**Task details**
How many of the lines below hold the string "pelipaidat"? Say only the number.

**Data in this exercise**
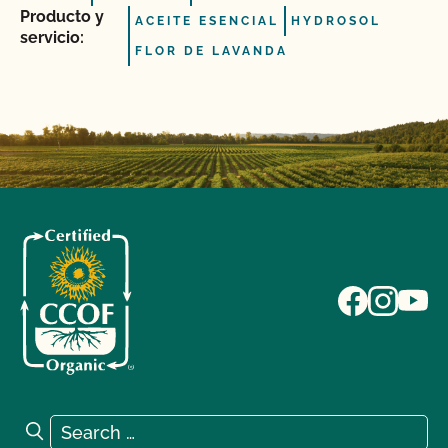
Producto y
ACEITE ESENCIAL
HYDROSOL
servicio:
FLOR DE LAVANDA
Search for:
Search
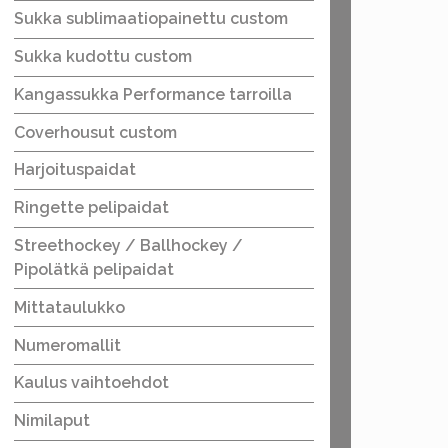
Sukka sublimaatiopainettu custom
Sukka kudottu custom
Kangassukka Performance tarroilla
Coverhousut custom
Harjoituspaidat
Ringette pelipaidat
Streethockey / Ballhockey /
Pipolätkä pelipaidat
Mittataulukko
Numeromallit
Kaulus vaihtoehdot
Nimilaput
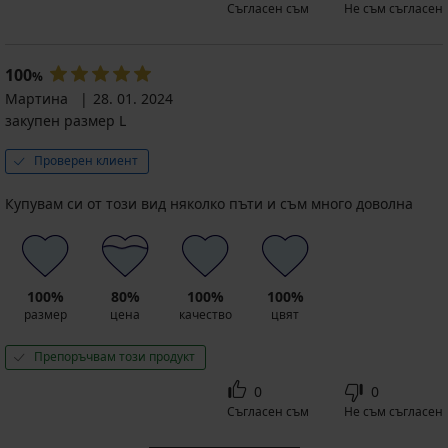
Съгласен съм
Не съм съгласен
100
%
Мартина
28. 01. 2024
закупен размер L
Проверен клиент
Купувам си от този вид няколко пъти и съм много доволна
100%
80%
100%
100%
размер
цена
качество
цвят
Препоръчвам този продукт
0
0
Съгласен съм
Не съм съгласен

**Response area**
2